M&As crucial for ITC to reach Rs 1 trn revenue from non-cigarettes FMCG biz

M&As crucial for ITC to reach Rs 1 trn revenue from non-cigarettes FMCG biz

ITC is on a war footing. The Kolkata-based diversified conglomerate, which aims to garner revenues of Rs 1 trillion from non-cigarettes fast-moving consumer goods (FMCG) business by 2030, is preparing to venture into at all possible products categories. It is also exploring mergers and acquisitions.

Much like its local peer Patanjali, the firm has begun a blitzkrieg in the food and personal care space this year — with over three dozen product launches during the April-June period alone. Patanjali was rapidly expanding its portfolio in mid-2015, when it was growing at over 100 per cent a year.

ITC’s growth in non-cigarettes FMGC stood at 14.3 per cent during the June quarter. But now the firm’s strategy is being guided by its rush to achieve the revenue target. And, to achieve that, ITC needs to grow its non-cigarettes FMCG business by close to 17 per cent a year till 2030.

B Sumant, president, FMCG, who also oversees the cigarettes business, is aware of the mammoth task at hand. “To get to Rs 1 trillion, we have to enter a lot more categories,” he said. “In the long term, food will be the largest segment, followed by personal care and stationary. We will be present in all existing categories, and will be launching new variants and new platforms inside the broader categories. We will also launch wholly new categories, as we have done in snacks and cookies. We are preparing to enter the mass-market chocolate segment. Action will be in segments like juices, beverages and confectionaries shortly. We will also expand our dairy portfolio with value-added products.” The firm has also entered the packaged cake market.

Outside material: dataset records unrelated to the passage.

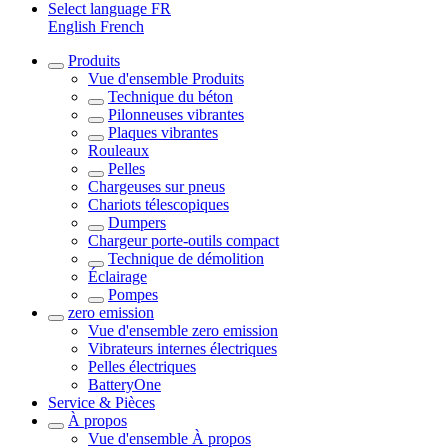
Select language
FR
English
French
Produits
Vue d'ensemble
Produits
Technique du béton
Pilonneuses vibrantes
Plaques vibrantes
Rouleaux
Pelles
Chargeuses sur pneus
Chariots télescopiques
Dumpers
Chargeur porte-outils compact
Technique de démolition
Éclairage
Pompes
zero emission
Vue d'ensemble
zero emission
Vibrateurs internes électriques
Pelles électriques
BatteryOne
Service & Pièces
À propos
Vue d'ensemble
À propos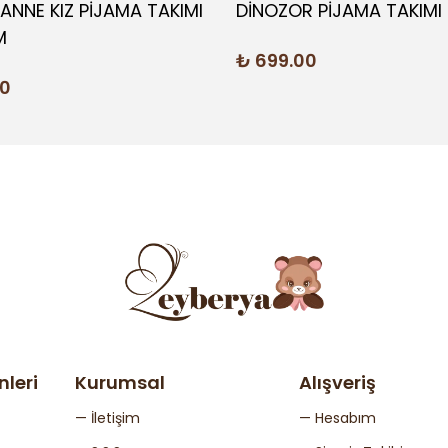
I ANNE KIZ PİJAMA TAKIMI
DİNOZOR PİJAMA TAKIMI 
M
₺ 699.00
00
nleri
Kurumsal
Alışveriş
— İletişim
— Hesabım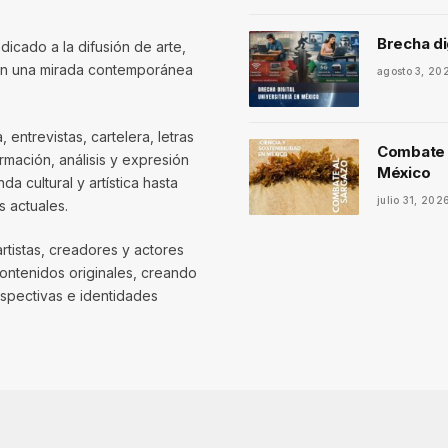
Brecha di
dicado a la difusión de arte,
con una mirada contemporánea
agosto 3, 20
entrevistas, cartelera, letras
Combate a
mación, análisis y expresión
México
 cultural y artística hasta
julio 31, 202
 actuales.
artistas, creadores y actores
contenidos originales, creando
spectivas e identidades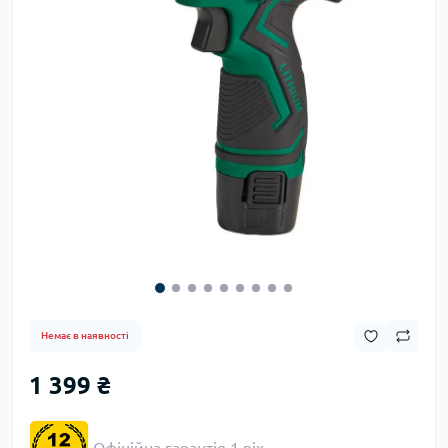
Немає в наявності
1 399 ₴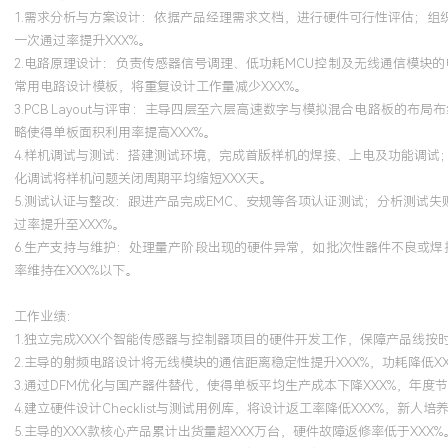
1.需求分析与方案设计：依据产品经理需求文档，进行硬件可行性评估；
一次通过率提升XXX%。
2.电路原理设计：负责传感器信号调理、低功耗MCU控制及无线通信模块的
常用电路设计模板，将重复设计工作量减少XXX%。
3.PCB Layout与评审：主导四层至六层高速数字与模拟混合电路板
略使得单板面积利用率提高XXX%。
4.样机调试与测试：搭建测试环境，完成首版样机的焊接、上电及功能调
化调试将样机问题关闭周期平均缩短XXX天。
5.测试认证与整改：跟进产品完成EMC、安规等各项认证测试；分析测试
过率提升至XXX%。
6.生产支持与维护：处理量产阶段出现的硬件异常，如批次性器件不良或
率维持在XXX%以下。
工作业绩：
1.独立完成XXX个智能传感器与控制器项目的硬件开发工作，保障产品线按
2.主导的射频电路设计将无线模块的通信距离稳定性提升XXX%，功耗降低XX
3.通过DFM优化与国产器件替代，使得单板平均生产成本下降XXX%，年度
4.建立硬件设计Checklist与测试用例库，将设计返工率降低XXX%，新人培
5.主导的XXX款核心产品累计出货量超XXX万台，硬件故障返修率低于XXX%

During the June quarter, securities research firm Edelweiss Securities said ITC’s branded packaged foods businesses posted robust growth in revenue, with most major categories recording improvement in market standing. In the staples, snacks and meals business, Aashirvaad atta staged a progressive recovery.

According to Sumant, nearly two dozen products, which are in the pipeline, would cater to the growing health and wellness segment. In India, the healthier products business is growing at a 50 per cent rate than conventional FMCG items. “Benefit-led, functional and curative products would be the key focus areas. Products for older consumers, immunity improvement, diabetic and other diseased people, and pregnant women are being worked out,” he said.

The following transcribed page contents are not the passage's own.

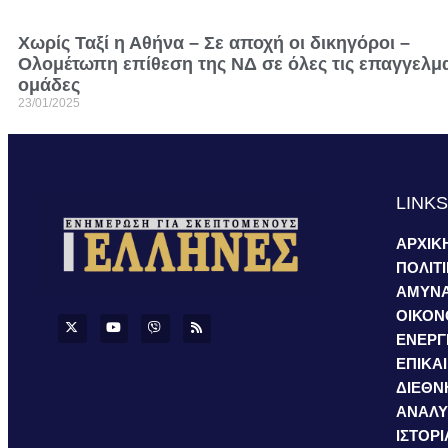
Χωρίς Ταξί η Αθήνα – Σε αποχή οι δικηγόροι –
Ολομέτωπη επίθεση της ΝΔ σε όλες τις επαγγελμα
ομάδες
23/01/2025
LINK
ΑΡΧΙΚ
ΠΟΛΙΤ
ΑΜΥΝ
ΟΙΚΟΝ
ΕΝΕΡΓ
ΕΠΙΚΑ
ΔΙΕΘΝ
ΑΝΑΛΥ
ΙΣΤΟΡΙ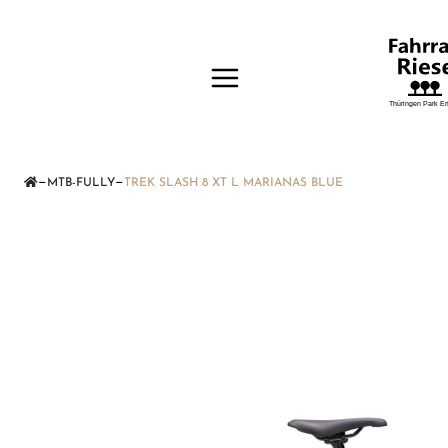
—
—
MTB-FULLY
TREK SLASH 8 XT L MARIANAS BLUE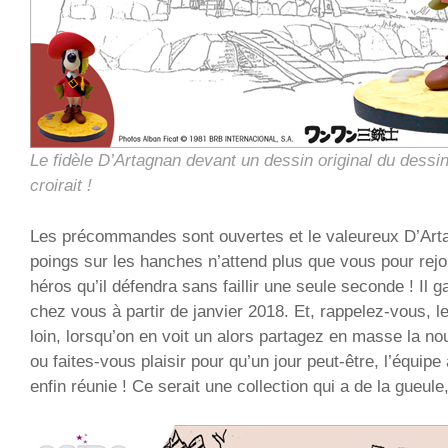
Le fidèle D’Artagnan devant un dessin original du dessin
croirait !
Les précommandes sont ouvertes et le valeureux D’Artag
poings sur les hanches n’attend plus que vous pour rejoi
héros qu’il défendra sans faillir une seule seconde ! Il
chez vous à partir de janvier 2018. Et, rappelez-vous, l
loin, lorsqu’on en voit un alors partagez en masse la nouv
ou faites-vous plaisir pour qu’un jour peut-être, l’équip
enfin réunie ! Ce serait une collection qui a de la gueule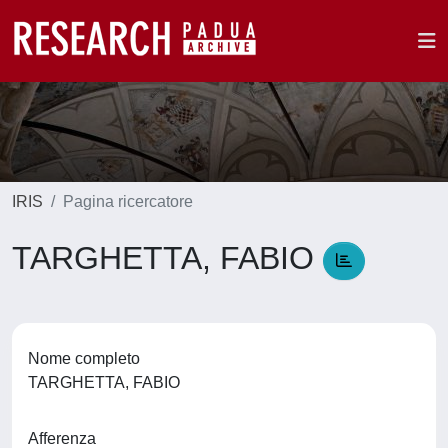
IRIS
Pagina ricercatore
TARGHETTA, FABIO
Nome completo
TARGHETTA, FABIO
Afferenza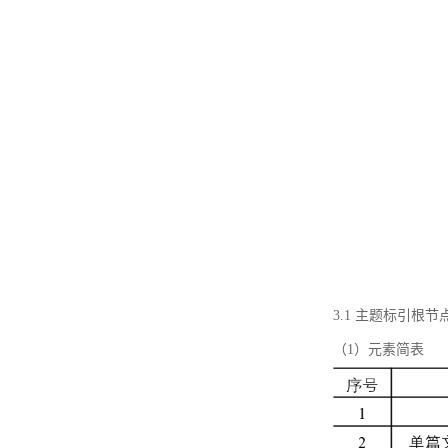
3.1 主题标引根
（1）元素简表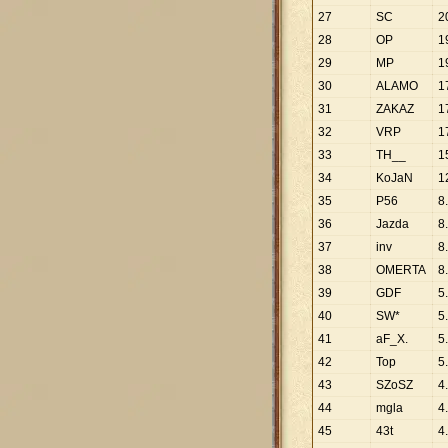
27
SC
2
28
OP
1
29
MP
1
30
ALAMO
1
31
ZAKAZ
1
32
VRP
1
33
TH__
1
34
KoJaN
1
35
P56
8
.
36
Jazda
8
.
37
inv
8
.
38
OMERTA
8
.
39
GDF
5
.
40
SW*
5
.
41
aF_X.
5
.
42
Top
5
.
43
SZoSZ
4
.
44
mgla
4
.
45
43t
4
.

Organic growth alone, however, may not be sufficient to hit the revenue target. “While organic growth could be 10-15 per cent, we need to grow inorganically too. We are looking for assets where there is gap in our portfolio. Recently, we acquired Charmis from Colgate-Palmolive and Nylime, a floor cleaner brand. After we enter a new category with an acquisition, we will grow them fast.”

In fact, ITC is in active discussions with at a number of start-ups. “We will not go for acquisitions that would buy us large market shares. Rather, it is cost effective to buy smaller brands and scale them many times. Otherwise it’s difficult to return the investments to the stakeholders,” said Sumant.